Denpasar (ANTARA) - Pansus Ranperda tentang Penyelenggaraan Ketenagakerjaan DPRD Bali mengundang Asosiasi Pengusaha Indonesia (Apindo) Bali untuk menerima masukan dari organisasi tersebut, di antaranya masalah pekerja dengan status magang dan pembiayaan uji kompetensi pekerja.
Ketua Pansus sekaligus Ketua Komisi IV DPRD Bali, Nyoman Parta di Denpasar mengatakan selama ini sistem pemagangan di lapangan sering disiasati. Oleh karena itu dalam Ranperda akan diatur mengenai pekerja "training" (pelatihan) dan pekerja magang.
"Karena definisinya berbeda, tetapi di lapangan itu disiasati.
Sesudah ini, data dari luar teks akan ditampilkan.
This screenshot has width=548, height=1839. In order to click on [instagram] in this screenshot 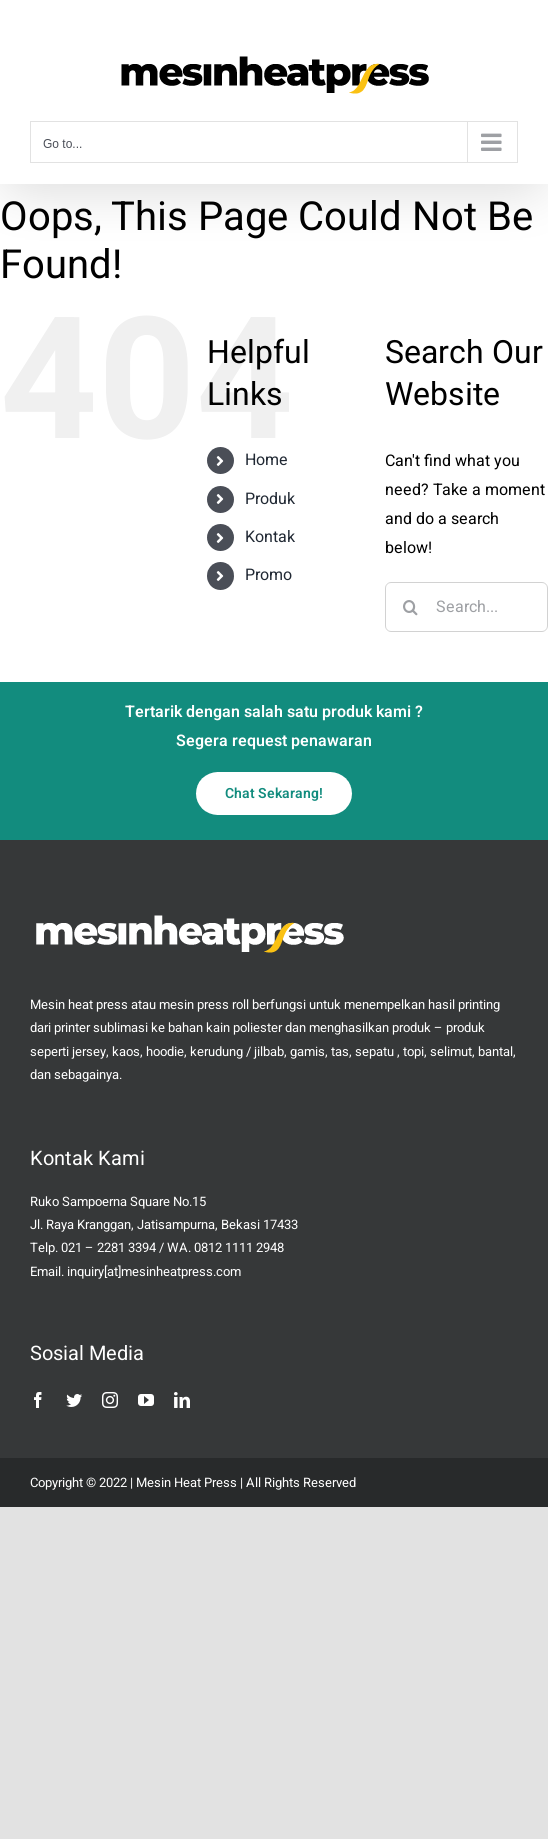 , I will do `click(110, 1400)`. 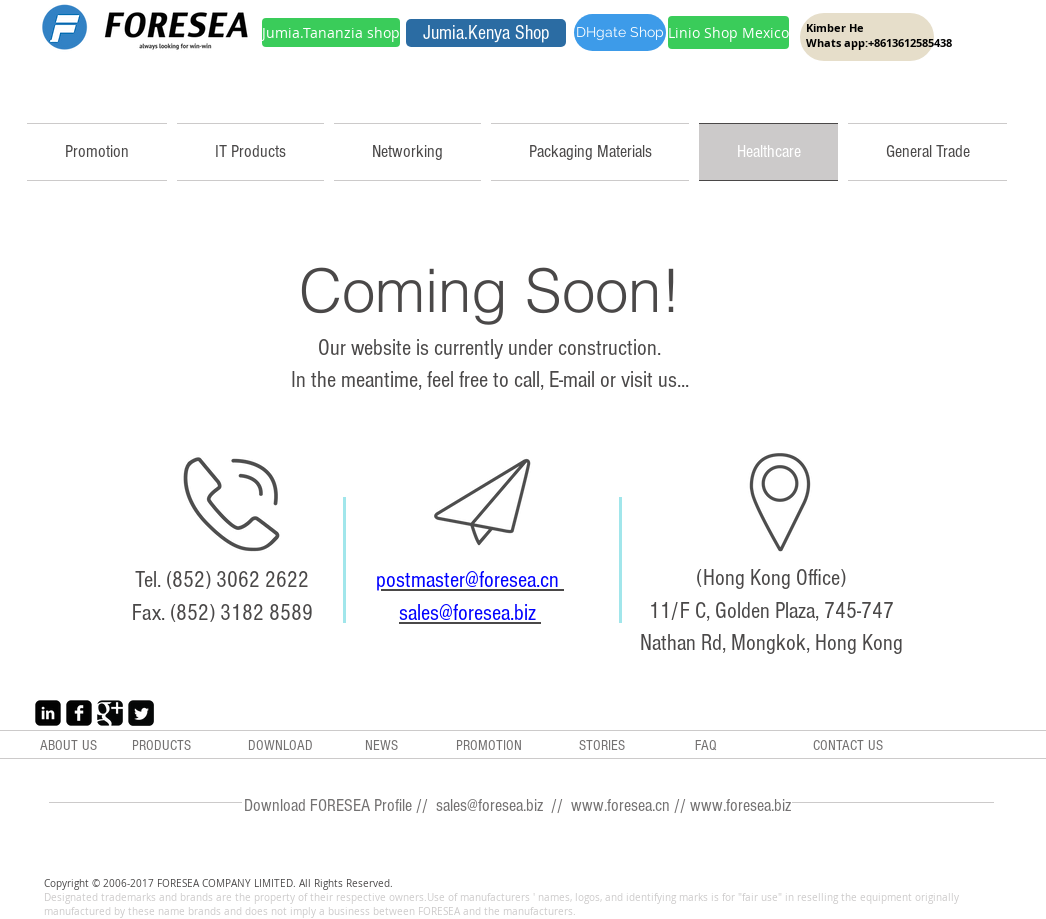  Describe the element at coordinates (728, 32) in the screenshot. I see `[Linio Shop Mexico]` at that location.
Jadi posisinya menjadi tidak jelas antara pekerja training dan magang itu," katanya.
Menurut politisi PDIP itu, bahwa dari pihak pengusaha pun mengakui bahwa pekerja magang selama ini kurang terlindungi dari sisi haknya.
"Mereka pekerjaannya sama, bekerja selama 25 hari, jamnya sama dengan karyawan tetap, tetapi mereka tidak mendapat uang jasa pelayanan, sepeser pun," ujarnya
Maka dari itu Apindo mengusulkan agar di dalam Ranperda dimasukkan pekerja magang mendapatkan jasa uang jasa pelayanan (service charge), sejumlah 20 persen dari service charge yang didapat karyawan tetap. Di samping itu disepakati pula bahwa pekerja magang memperoleh bayaran sesuai upah minimum.
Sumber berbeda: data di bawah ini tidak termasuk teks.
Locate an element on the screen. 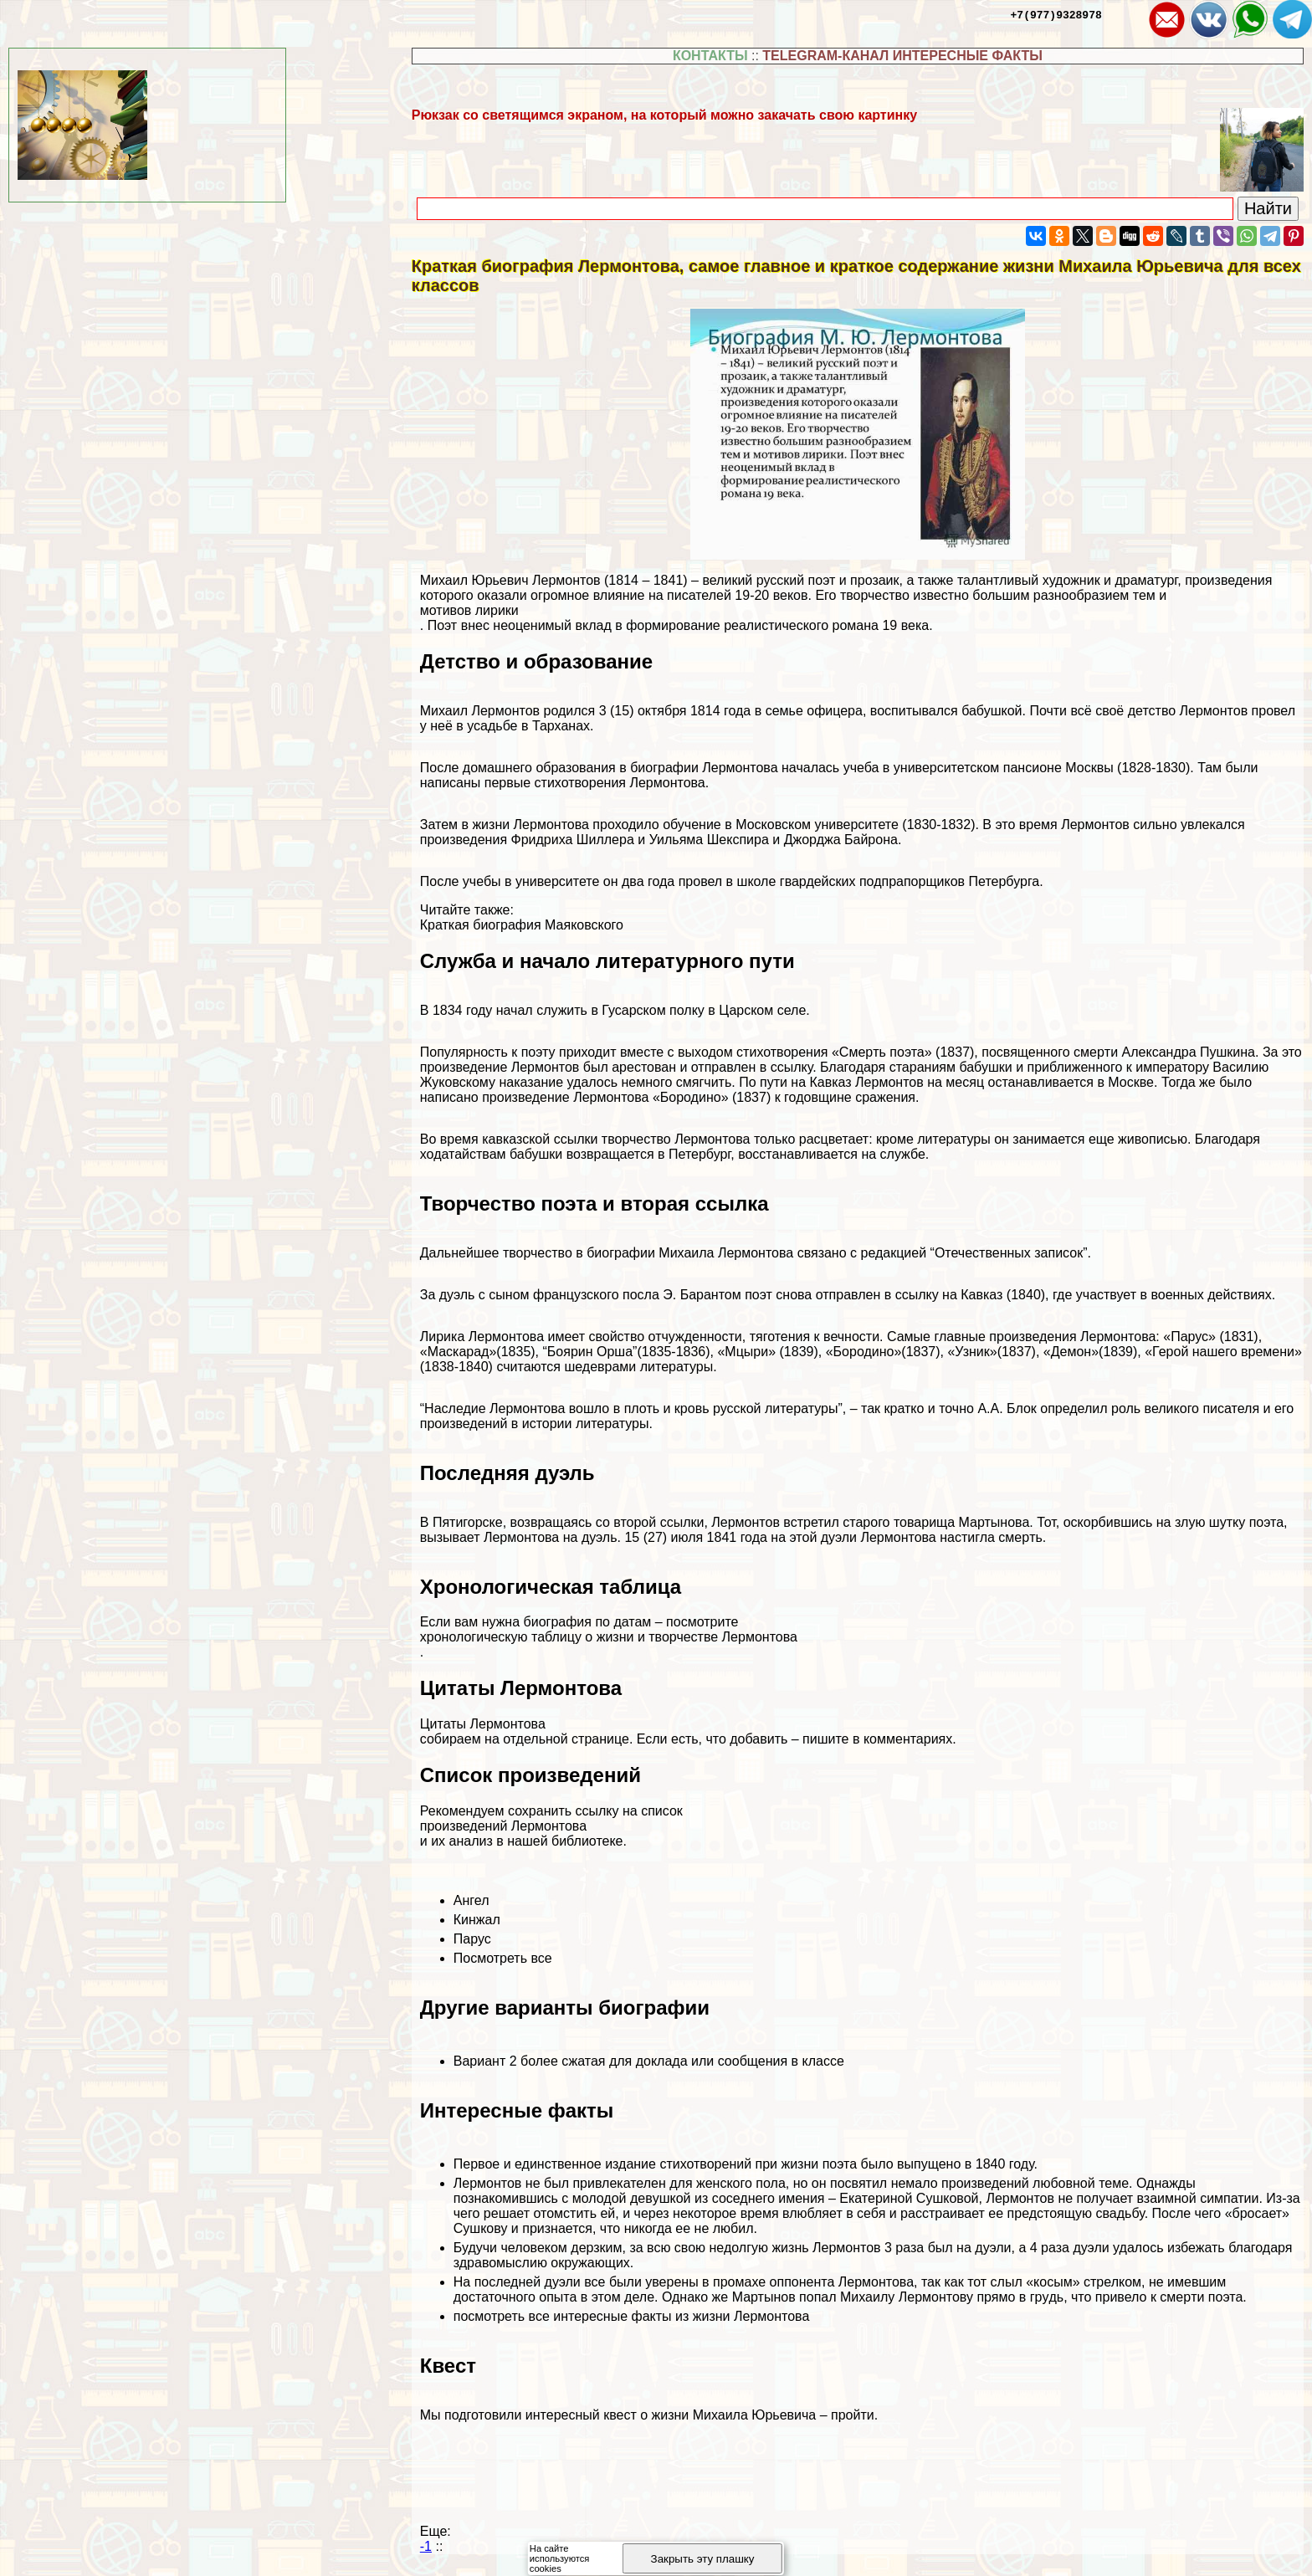 The width and height of the screenshot is (1312, 2576). «Герой нашего времени» is located at coordinates (1223, 1351).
Parta berharap Apindo sebagai asosiasi pengusaha di Bali agar memantau seluruh anggotanya terutama yang masih memberi bayaran di bawah upah minimum.
"Kami sudah menerima slip gaji Rp1,6 juta, Rp1,7 juta. Dengan mudah juga kita menemukan data perusahaan yang tidak mendaftarkan pekerjanya ke BPJS," ujar politikus asal Kabupaten Gianyar ini.
Parta pun mencontohkan di Makassar UMP-nya Rp2,8 juta. Bahkan di Manado UMP-nya R 3 juta. Sementara Bali hanya Rp2.297.000.
"Melihat Makassar dari Bali saja kita sudah tau kelasnya. Tetapi dalam prakteknya UMP-nya jauh lebih tinggi dari Bali," katanya.
Hal selanjutnya yang menjadi sorotan adalah mengenai sertifikat kompetensi bagi pekerja. Banyak pekerja pemula yang belum memiliki sertifikasi kompetensi.
Parta menyebut yang menjadi kendala, pertama, sedikit lembaga yang menyelenggarakan uji kompetensi di Bali. Dan kedua, ada biaya yang harus dikeluarkan pekerja sekitar Rp 500 ribu sampai Rp 1 juta ketika akan mengikuti uji kompetensi itu.
Untuk itu, pihaknya mendorong Pemerintah daerah agar membantu memfasilitasi agar makin cepat pekerja Bali memiliki sertifikasi uji kompetensi.
Menurutnya selama ini Balai Latihan Kerja (BLK) Provinsi Bali hanya melatih tenaga kerja sehingga mereka hanya diberi sertifikat pelatihan saja, bukanlah sertifikat kompetensi.
Baca juga: Disnaker: UMP Bali 2019 naik Rp170.810
Anggota Apindo Bali, Asih Wesika mengatakan perusahaan tidak ada masalah jika ada pengaturan tentang "service charge" dalam Ranperda. Lebih lanjut dikatakan kalau ada payung hukum terkait "service charge" itu, maka perusahaan akan mengikutinya.
Menurutnya, dengan aturan tersebut yang justru dirugikan adalah karyawan tetap dan kontrak karena bagian service charge yang diterima menjadi berkurang akibat dibagi dengan pekerja magang dan DW.
"Kalau perusahaan tidak ada masalah dengan 'service charge', karena itu uangnya karyawan. Uang titipan tamu, bukan uangnya perusahaan," ujarnya.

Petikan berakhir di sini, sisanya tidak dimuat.